How to get ahead of the curve when IoT converges with AI
IoT devices collect vast amounts of data, making AI essential for sifting through the noise to produce actionable insights. Here are four points you should think about when developing or deploying an AI-IoT solution.
Like unrefined gold ore, the raw data accumulated by millions of Internet of Things (IoT) devices means nothing without some form of analysis—also known as ‘data mining’. Rather than perform data mining manually, many organisations are marrying IoT with artificial intelligence (AI), essentially automating the process of distilling insights from what would otherwise just be noisy information.
During a discussion titled ‘Where AI Meets Industrial IoT—Key Considerations for Instrumenting & Integrating Intelligence for Business’ at the IoT Asia 2019 conference, a group of experts shared ideas on how to effectively leverage AI and IoT to create value. We bring you four key takeaways from the session.
Putting AI on edge
Typically, most IoT systems stream their data directly to the cloud, where the computational infrastructure for analysis also resides. As more and more devices come online, digital traffic becomes a problem.
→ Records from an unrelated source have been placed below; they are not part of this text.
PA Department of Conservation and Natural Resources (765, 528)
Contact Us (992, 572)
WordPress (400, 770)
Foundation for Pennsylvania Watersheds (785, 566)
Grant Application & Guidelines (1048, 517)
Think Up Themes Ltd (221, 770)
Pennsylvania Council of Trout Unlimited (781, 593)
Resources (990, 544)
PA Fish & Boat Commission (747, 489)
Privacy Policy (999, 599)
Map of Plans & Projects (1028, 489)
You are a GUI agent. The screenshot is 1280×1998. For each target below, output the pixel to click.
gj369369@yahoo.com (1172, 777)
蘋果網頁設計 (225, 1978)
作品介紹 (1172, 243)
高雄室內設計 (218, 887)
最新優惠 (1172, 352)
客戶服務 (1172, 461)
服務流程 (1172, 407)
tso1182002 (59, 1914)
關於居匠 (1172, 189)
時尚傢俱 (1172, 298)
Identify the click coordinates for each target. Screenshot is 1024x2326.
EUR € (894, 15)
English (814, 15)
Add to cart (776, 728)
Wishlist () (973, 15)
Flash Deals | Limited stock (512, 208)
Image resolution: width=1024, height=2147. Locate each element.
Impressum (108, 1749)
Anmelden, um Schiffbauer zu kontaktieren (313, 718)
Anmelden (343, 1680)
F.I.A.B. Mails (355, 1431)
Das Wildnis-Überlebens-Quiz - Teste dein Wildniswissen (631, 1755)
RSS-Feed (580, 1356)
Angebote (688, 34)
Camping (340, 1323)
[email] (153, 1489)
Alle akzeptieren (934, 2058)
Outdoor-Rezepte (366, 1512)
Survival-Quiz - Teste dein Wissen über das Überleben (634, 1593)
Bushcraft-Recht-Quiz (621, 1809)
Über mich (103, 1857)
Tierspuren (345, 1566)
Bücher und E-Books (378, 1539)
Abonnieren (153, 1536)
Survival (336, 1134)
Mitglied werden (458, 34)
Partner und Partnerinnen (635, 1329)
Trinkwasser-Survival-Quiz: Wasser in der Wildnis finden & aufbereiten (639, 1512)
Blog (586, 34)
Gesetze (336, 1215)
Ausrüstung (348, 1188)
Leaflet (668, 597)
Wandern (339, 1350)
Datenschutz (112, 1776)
“Because you are sending all the data [from sensors, for example] to the cloud, you end up choking up the whole bandwidth of the system,” said Mr Vishal Goyal, senior technical marketing manager for ASEAN, Australia, New Zealand and India, STMicroelectronics. To avoid this issue, organisations looking to implement IoT solutions should consider computing at the edge, which could mean building AI into the IoT sensors themselves to process the data collected there.
“As we bring AI down from the cloud to the devices, we are now only uploading the meaningful information,” explained Mr Goyal. “This reduces the bandwidth requirement, and not only does it make system implementation much easier, but also more scalable since it is less likely to be overloaded when more sensors are subsequently added.”
Moving data faster
Even though edge computing allows us to do more with the limited bandwidth, we would still eventually require greater network connectivity, especially for real-time decision making with IoT data, said Mr Damien Kopp, co-founder of Envolve Data. “With the ‘data-fication’ of any form of process and business comes the need to distribute and send the data collected, [and it] will continue to put some pressure on the networks,” he noted.
This is where 5G wireless network infrastructure comes into play. Promising higher bandwidth and almost negligible latency, 5G would allow even more rapid and high-volume data transfer among devices, as well as between devices and the cloud. South Korea and the US have already launched commercial 5G wireless networks, and a host of other nations are looking to follow suit. Therefore, IoT solutions providers ought to make sure that their devices are compatible with 5G when it becomes available.
Finding the right fit
Given the buzz around AI and IoT, one of the myths that have surfaced is that such cutting-edge solutions are expensive. However, Mr Kopp noted that fit-for-purpose systems could be developed at low cost and also made available to small businesses—even to humble mom-and-pop shops.
For example, in the retail sector, one could obtain valuable data insights with a system built for just US$120, Mr Kopp claimed. Such a system would consist of a US$40 video camera to capture the movement of people (or product sales) and the video data can then be analysed at the edge with publicly-available software run on a Raspberry Pi mini-computer that only costs US$80. Therefore, by defining a specific use case, organisations may be able to benefit from AI and IoT without breaking the bank.